Colorectal Dis. 2014 Jan;16(1):O16-25. doi: 10.1111/codi.12439.
To date, there is no uniform consensus on whether tumour regression grade (TRG) is predictive of outcome in rectal cancer. Furthermore, the lack of standardization of TRG grading is a major source of variability in published studies. The aim of this study was to evaluate the prognostic impact of TRG in a cohort of patients with locally advanced rectal cancer treated with neoadjuvant chemoradiation therapy (CRT). In addition to the Mandard TRG, we utilized four TRG systems modified from the Mandard TRG system and applied them to the cohort to assess which TRG system is most informative.
One-hundred and fifty-three patients with a T3/T4 and/or a node-positive rectal cancer underwent neoadjuvant 5-fluorouracil-based CRT followed by surgical resection.

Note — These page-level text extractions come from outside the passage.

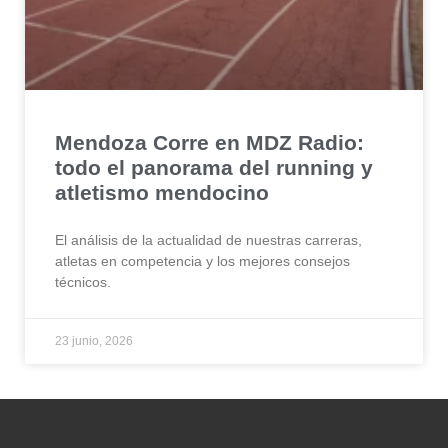
Mendoza Corre en MDZ Radio:
todo el panorama del running y
atletismo mendocino
El análisis de la actualidad de nuestras carreras,
atletas en competencia y los mejores consejos
técnicos.
23 junio, 2026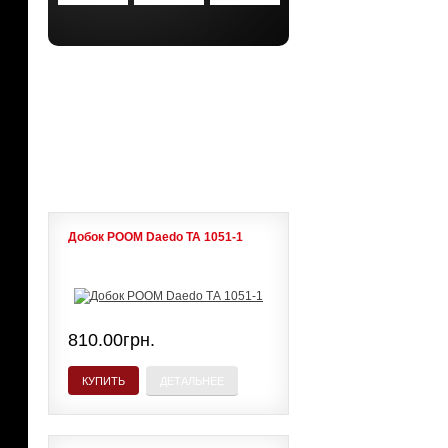
АКЦИИ
ЛИДЕРЫ ПРОДАЖ
Добок POOM Daedo ТА 1051-1
810.00грн.
КУПИТЬ
ДЕТАЛЬНЕЕ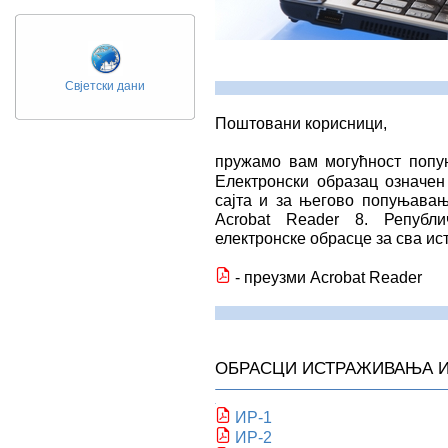
Свјетски дани
Поштовани корисници,
пружамо вам могућност попу
Електронски образац означе
сајта и за његово попуњавањ
Acrobat Reader 8. Републ
електронске обрасце за сва и
- преузми Acrobat Reader
ОБРАСЦИ ИСТРАЖИВАЊА И
ИР-1
ИР-2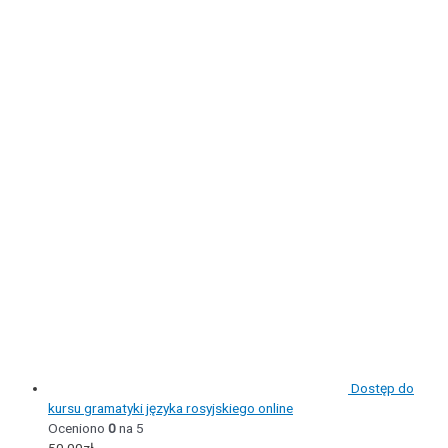
Dostęp do
kursu gramatyki języka rosyjskiego online
Oceniono
0
na 5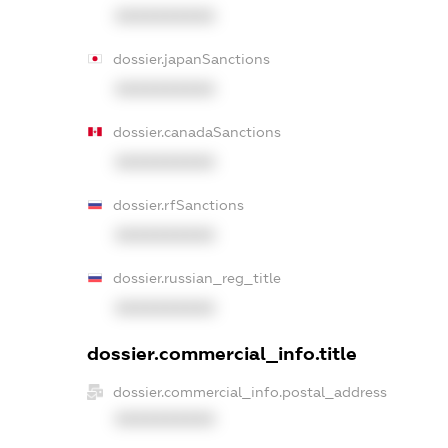
XXXXXXXXXX
dossier.japanSanctions
XXXXXXXXXX
dossier.canadaSanctions
XXXXXXXXXX
dossier.rfSanctions
XXXXXXXXXX
dossier.russian_reg_title
XXXXXXXXXX
dossier.commercial_info.title
dossier.commercial_info.postal_address
XXXXXXXXXX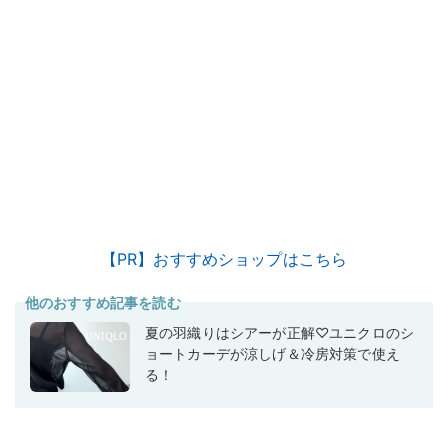
【PR】おすすめショップはこちら
他のおすすめ記事を読む
夏の羽織りはシアーが正解♡ユニクロのシ
ョートカーデが涼しげ＆冷房対策で使え
る！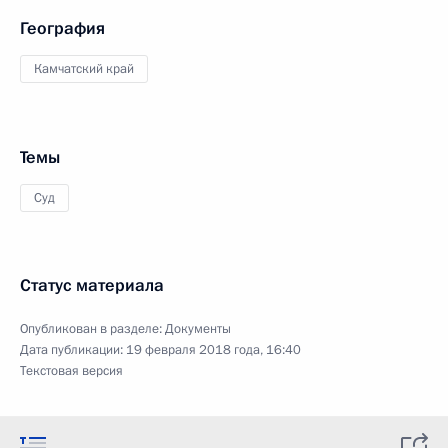
География
Камчатский край
Темы
Суд
Статус материала
Опубликован в разделе:
Документы
Дата публикации:
19 февраля 2018 года, 16:40
Текстовая версия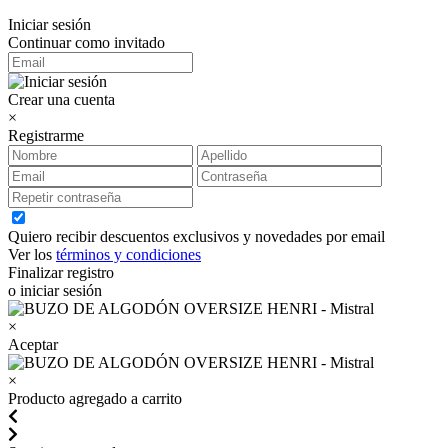
Iniciar sesión
Continuar como invitado
Crear una cuenta
×
Registrarme
Quiero recibir descuentos exclusivos y novedades por email
Ver los
términos y condiciones
Finalizar registro
o iniciar sesión
×
Aceptar
×
Producto agregado a carrito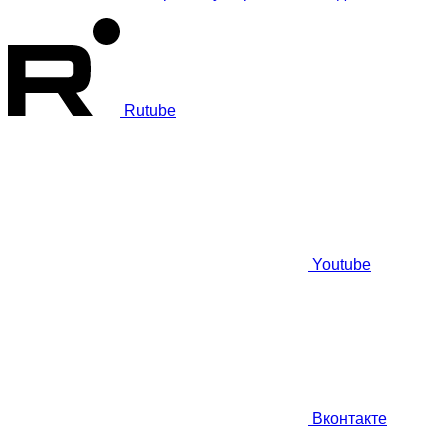
Rutube
Youtube
Вконтакте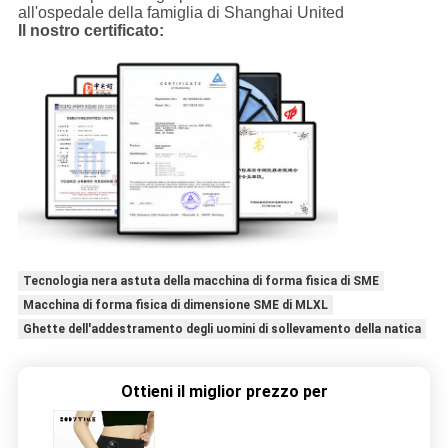
all'ospedale della famiglia di Shanghai United
Il nostro certificato:
Tecnologia nera astuta della macchina di forma fisica di SME
Macchina di forma fisica di dimensione SME di MLXL
Ghette dell'addestramento degli uomini di sollevamento della natica
Ottieni il miglior prezzo per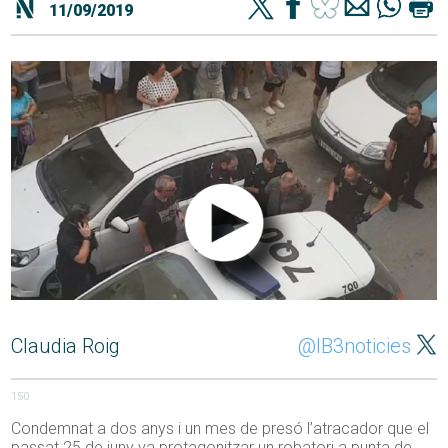
11/09/2019
Claudia Roig
@IB3noticies
150
Condemnat a dos anys i un mes de presó l’atracador que el
passat 25 de juny va protagonitzar un robatori a punta de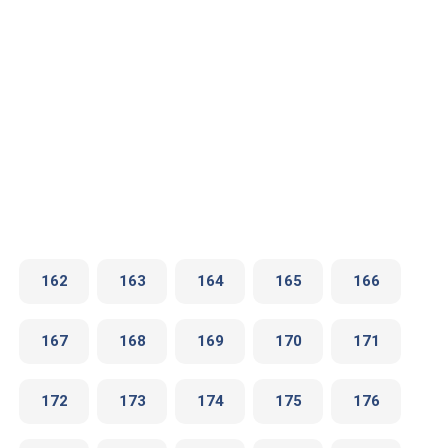
162
163
164
165
166
167
168
169
170
171
172
173
174
175
176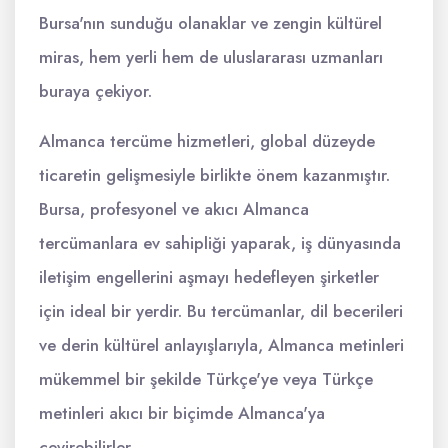
Bursa'nın sunduğu olanaklar ve zengin kültürel
miras, hem yerli hem de uluslararası uzmanları
buraya çekiyor.
Almanca tercüme hizmetleri, global düzeyde
ticaretin gelişmesiyle birlikte önem kazanmıştır.
Bursa, profesyonel ve akıcı Almanca
tercümanlara ev sahipliği yaparak, iş dünyasında
iletişim engellerini aşmayı hedefleyen şirketler
için ideal bir yerdir. Bu tercümanlar, dil becerileri
ve derin kültürel anlayışlarıyla, Almanca metinleri
mükemmel bir şekilde Türkçe'ye veya Türkçe
metinleri akıcı bir biçimde Almanca'ya
çevirebilirler.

Thirty-six (23.5%) patients achieving complete pathological response (ypCR) had a 5-year disease-free survival (DFS) rate of 100% compared with a DFS rate of 74% for 117 (76.5%) patients without ypCR (P = 0.003). The Royal College of Pathologists (RCPath) TRG best condenses the Mandard five-point TRG by stratifying patients into three groups with distinct 5-year DFS rates of 100%, 86% and 67%, respectively (P = 0.001). In multivariate analysis, pathological nodal status and circumferential resection margin (CRM) status, but not TRG, remained significant predictors of DFS (P = 0.002, P = 0.035 and P = 0.310, respectively).
Our findings support the notion that ypCR status, nodal status after neoadjuvant CRT and CRM status, but not TRG, are predictors of long-term survival in patients with locally advanced rectal cancer.
迄今为止,肿瘤退缩分级(TRG)是否能预测直肠癌的预后尚无统一共识。此外,TRG 分级缺乏标准化是发表研究中变异性较大的主要原因。本研究旨在评估新辅助放化疗(CRT)治疗局部晚期直肠癌患者中 TRG 的预后影响。除了 Mandard TRG 外,我们还使用了从 Mandard TRG 系统修改的四个 TRG 系统,并将其应用于该队列,以评估哪种 TRG 系统最具信息性。
153 例 T3/T4 和/或淋巴结阳性直肠癌患者接受 5-氟尿嘧啶为基础的新辅助 CRT 治疗,然后行手术切除。
36 例(23.5%)完全病理缓解(ypCR)患者的 5 年无病生存率(DFS)为 100%,而 117 例无 ypCR 患者的 DFS 率为 74%(P=0.003)。皇家病理学院(RCPath)TRG 通过将患者分为三组,分别具有 5 年 DFS 率为 100%、86%和 67%,最佳地浓缩了 Mandard 五分制 TRG(P=0.001)。多变量分析显示,病理淋巴结状态和环周切缘(CRM)状态,但不是 TRG,仍然是 DFS 的显著预测因素(P=0.002、P=0.035 和 P=0.310)。
我们的发现支持这样的观点,即 ypCR 状态、新辅助 CRT 后的淋巴结状态和 CRM 状态,但不是 TRG,是局部晚期直肠癌患者长期生存的预测因素。